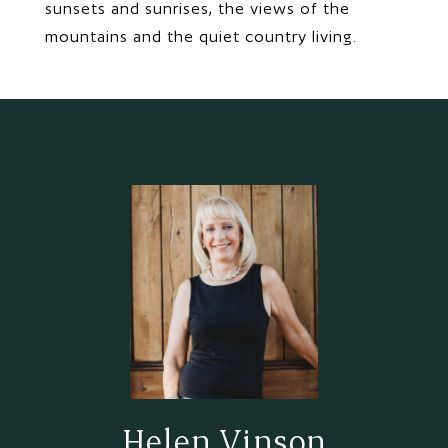
sunsets and sunrises, the views of the
mountains and the quiet country living.
Helen Vinson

Your assignment —
Copy the data word for word and omit every picture.

Exercise solution —
sunsets and sunrises, the views of the
mountains and the quiet country living.
Helen Vinson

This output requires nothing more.